Una mueca asomó debajo de la barba rojiza del hombre llegado de orillas lejanas. El muchacho sabía expresarse, debía reconocerle, aunque no bastaba. Con los años había aprendido que, a menudo, detrás de las motivaciones declamadas se ocultaba la causa verdadera.
—Y dígame…
—Valentín, Valentín Hierro.
—Dígame, Valentín, ¿cómo es que usted terminó trayéndome la ficha de Rojas?
El muchacho le devolvió la mueca.
—Me moví para que así fuera. Rojas llegó ayer de Dolores. La trajo el oficial Antonio Maliandi y quedó alojada en la Cárcel de calle 14 —precisó—. Hoy le tomaron las huellas y como los cocheros están de huelga, me ofrecí a traer las fichas de las nuevas reclusas… para entregarle en mano la de Rojas.
Vucetich se reclinó en su silla. Algo en el muchacho no terminaba de cuadrarle, pero no tenía claro qué. ¿Su forma de hablar? ¿Su locuacidad? Mantenía como premisa que todos tenemos algo que callar, pero ¿estaba cayendo en el prejuicio, algo que detestaba cuando lo padecía? Decidió probarlo.
—¿Por qué debería dedicarle tiempo, que no me sobra?
—Porque quiero aprender.
—Ya me lo dijo; no es suficiente. Vucetich notó la demora, mínima, en la respuesta.

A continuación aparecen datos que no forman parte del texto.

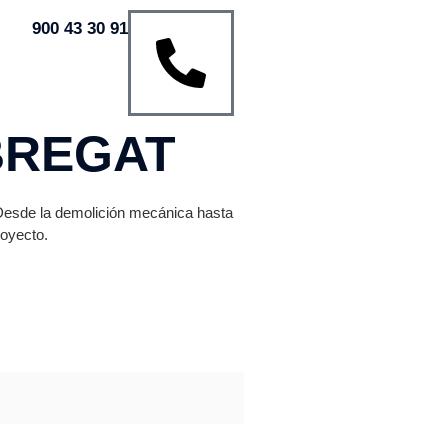
900 43 30 91
BREGAT
 Desde la demolición mecánica hasta
royecto.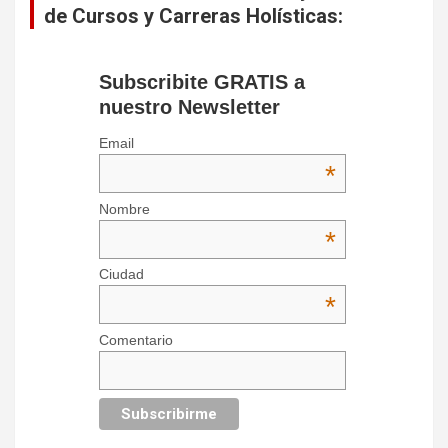
de Cursos y Carreras Holísticas:
Subscribite GRATIS a
nuestro Newsletter
Email
*
Nombre
*
Ciudad
*
Comentario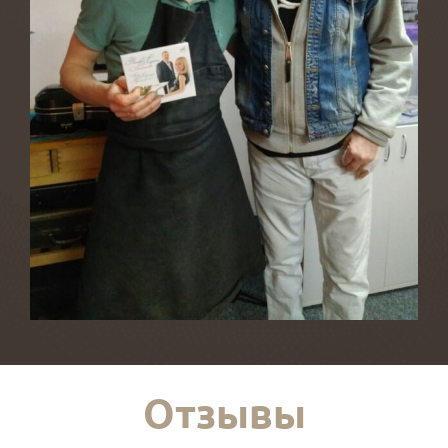
Отзывы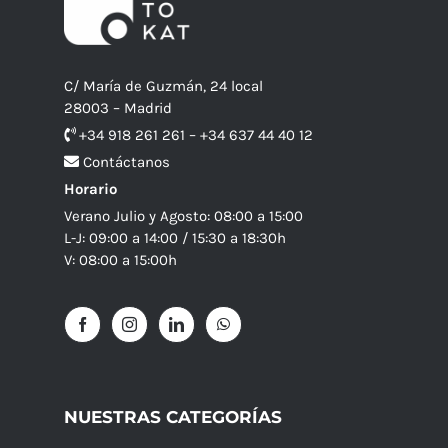
C/ María de Guzmán, 24 local
28003 – Madrid
+34 918 261 261 – +34 637 44 40 12
Contáctanos
Horario
Verano Julio y Agosto: 08:00 a 15:00
L-J: 09:00 a 14:00 / 15:30 a 18:30h
V: 08:00 a 15:00h
NUESTRAS CATEGORÍAS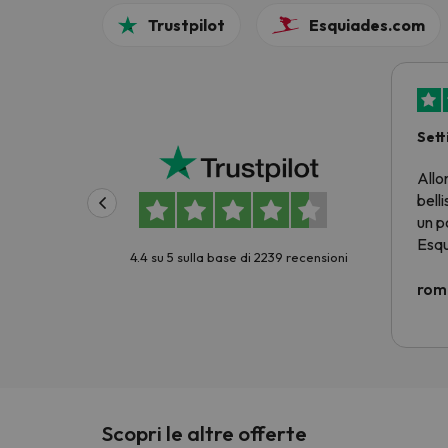
Trustpilot
Esquiades.com
Sett
prez
Allo
belli
un p
Esqu
4.4 su 5 sulla base di 2239 recensioni
prez
criti
rom
Non 
scia
cost
E no
pass
giorn
Scopri le altre offerte
forse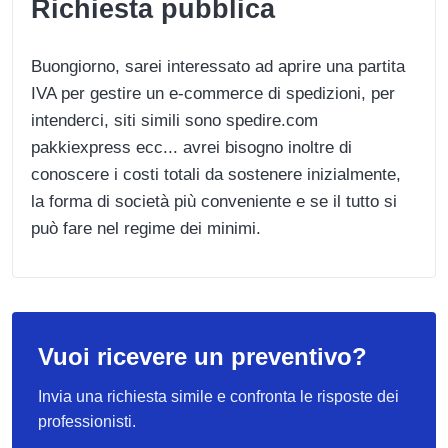
Richiesta pubblica
Buongiorno, sarei interessato ad aprire una partita
IVA per gestire un e-commerce di spedizioni, per
intenderci, siti simili sono spedire.com
pakkiexpress ecc... avrei bisogno inoltre di
conoscere i costi totali da sostenere inizialmente,
la forma di società più conveniente e se il tutto si
può fare nel regime dei minimi.
Vuoi ricevere un preventivo?
Invia una richiesta simile e confronta le risposte dei
professionisti.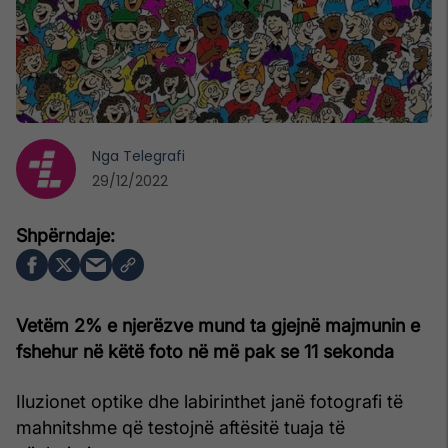
Nga
Telegrafi
29/12/2022
Vetëm 2% e njerëzve mund ta gjejnë majmunin e
fshehur në këtë foto në më pak se 11 sekonda
Iluzionet optike dhe labirinthet janë fotografi të
mahnitshme që testojnë aftësitë tuaja të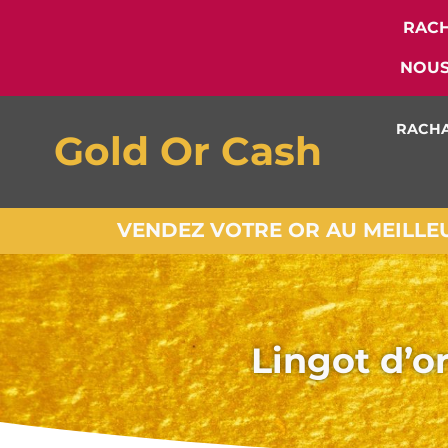
RACH
NOUS
RACHA
Gold Or Cash
VENDEZ VOTRE OR AU MEILLEUR
Lingot d’o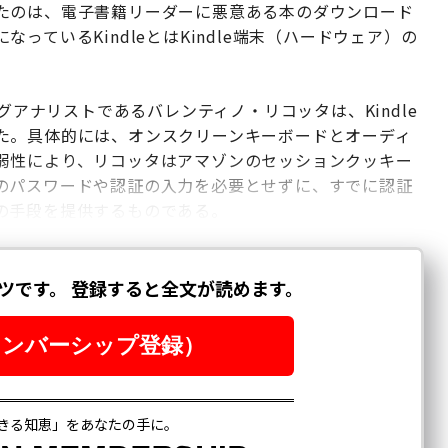
たのは、電子書籍リーダーに悪意ある本のダウンロード
ているKindleとはKindle端末（ハードウェア）の
グアナリストであるバレンティノ・リコッタは、Kindle
た。具体的には、オンスクリーンキーボードとオーディ
弱性により、リコッタはアマゾンのセッションクッキー
のパスワードや認証の入力を必要とせずに、すでに認証
の手段を提供するものである。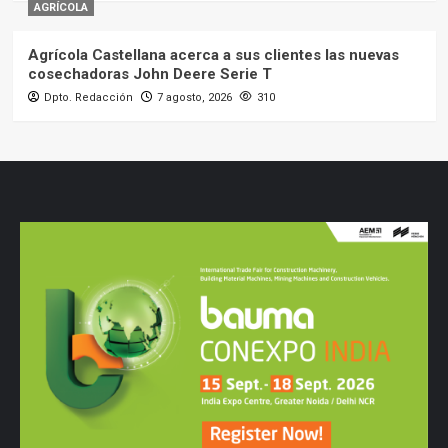
AGRÍCOLA
Agrícola Castellana acerca a sus clientes las nuevas
cosechadoras John Deere Serie T
Dpto. Redacción
7 agosto, 2026
310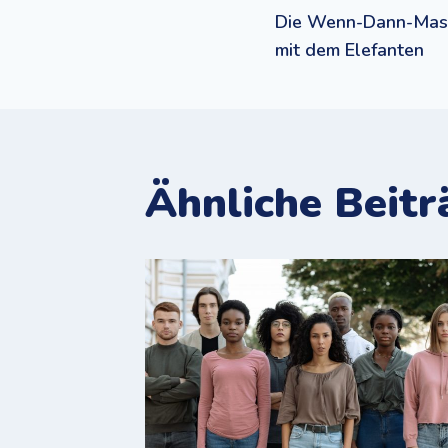
Beitrags
Die Wenn-Dann-Masc
mit dem Elefanten
Ähnliche Beitr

—Llevo más de un año yendo a sus conferencias, comprando cada nuevo número de la Revista de Policía de los porteños, preguntándole sobre su trabajo a los policías y guardiacárceles que conozco, y leyendo todo lo que aparece en los diarios sobre usted y esta oficina —dijo el muchacho, que con una mano apuntó a los ficheros repletos de huellas dactilares, y a los empleados que mecanografiaban pedidos de informes o respondían a otras reparticiones—. Llevo meses aprendiendo por las mías sobre la dactiloscopia, pero sé que apenas araño la superficie, y esta es la primera oportunidad de pedírselo: enséñeme.
El planteo del muchacho era válido, pero similar al de otros aspirantes, calibró Vucetich, aunque el tono en que lo había expresado tenía algo de impertinente. Eso le agradó. No cualquiera flirteaba con una sanción disciplinaria en pos de aprender. Le daría una oportunidad, resolvió. Una sola. Como a él se la había dado el jefe de Policía, Guillermo Nunes, cuando no era más que un inmigrante sin título, sin renombre y sin logros, y con apenas tres años como «meritorio» en la fuerza.
—Si de verdad quiere aprender, lo espero mañana a las nueve en mi casa —lo emplazó, y le pareció ver que un chispazo de satisfacción cruzaba por los ojos del muchacho—. Sea puntual.
—¿Dirección, señor? —Infórmese. Ahí tiene su primera lección.